During his time with the Eagles, he was instrumental in the development of Pro Bowl tackles Jerry Sisemore and Stan Walters. Sisemore came to the Eagles in 1973, and was the team's starting right tackle from 1973-83. It was during Iman's tenure as offensive line coach that Sisemore made the Pro Bowl in 1979 and 1981, and was named second-team All-Conference by United Press International (UPI) each of those years as well. Walters was the Eagles' left tackle from 1975-83, and was selected to the Pro Bowl in 1978-79, as well as being named second-team All-Pro by the Associated Press (AP), and first-team All-Conference by UPI and The Sporting News in 1979.

Before starting the 1976 season, Vermeil offered an open tryout to members of the public, with an opportunity to make the Eagles roster. Thirty-year old Vince Papale succeeded. Iman was one of two Eagles assistant coaches who supported adding Papale to the team in 1976. Papale played under Iman on special teams for three years (1976-78), and the two of them came up with a weekly award for the best special teams player in that week's game. The award was a tee shirt emblazoned with the words "WHO'S NUTS" on the front. Papale's unlikely story was the subject of a 2006 film, Invincible.

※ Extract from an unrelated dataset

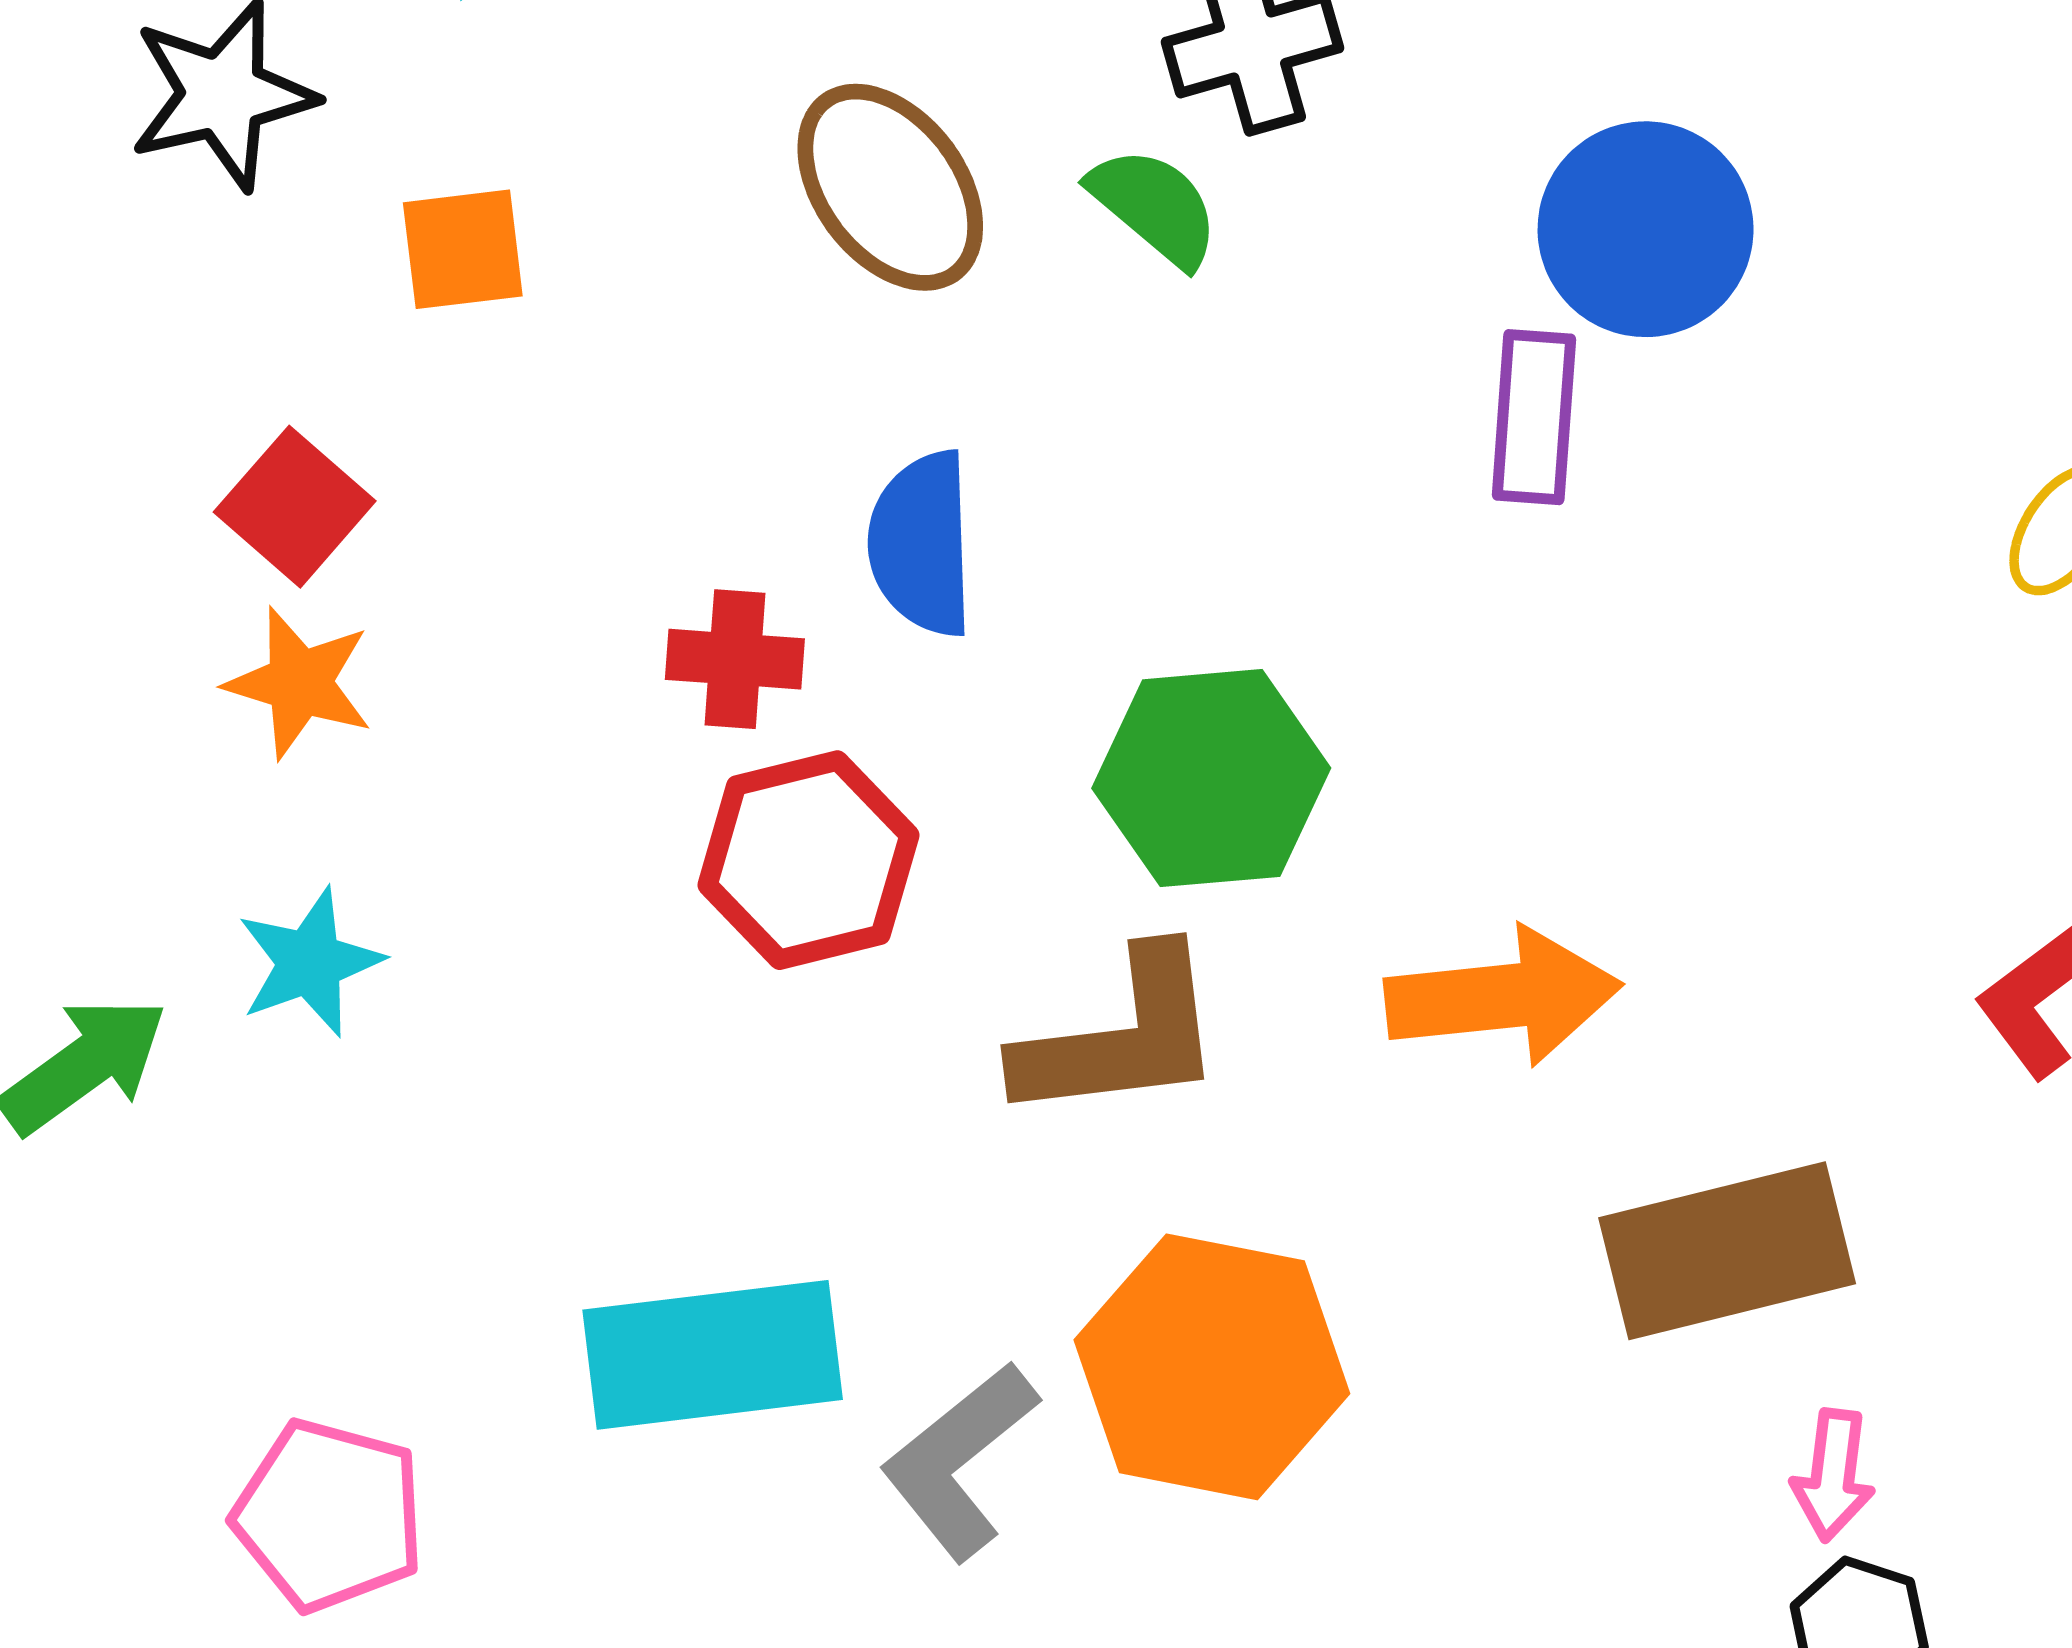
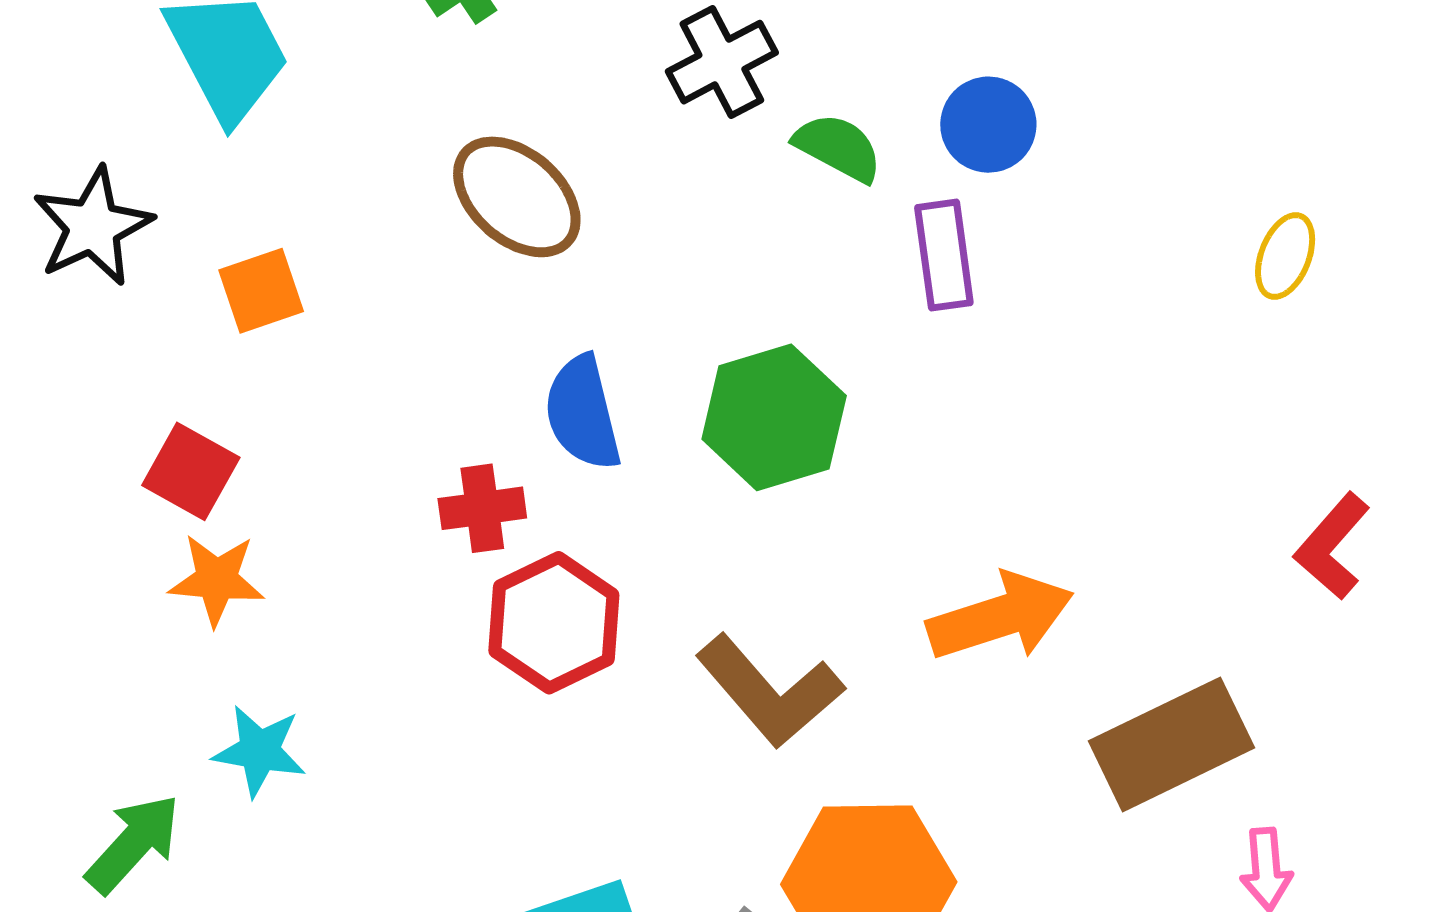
green semicircle: (1155, 206) -> (838, 147), moved
blue circle: (1646, 229) -> (988, 125), size x0.7
green hexagon: (1211, 778) -> (774, 417), moved
cyan star: (310, 962) -> (259, 751), turned -30
brown L-shape: (1121, 1037) -> (770, 691), turned 68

After Vermeil left the Eagles, Iman was retained as the Eagles' offensive line coach by new head coach Marion Campbell (1983-85), and then for one more year by the ensuing head coach Buddy Ryan (1986). After his coaching career ended, Iman served as an Eagles sales account executive for 10 years.

== Personal life ==
In obtaining his Bachelor's degree at SMSU, Iman had studied social studies and physical education. During the off-seasons from the NFL, Iman taught English and social studies at Fox High School in Arnold, Missouri.

For decades, his wife Joyce also worked for the Eagles, in finance.

== Death ==
He died on November 13, 2010, at his home in Springfield Township, Delaware County, Pennsylvania. He had ongoing complications after suffering cardiac arrest in 1999, during the ensuing years before his death.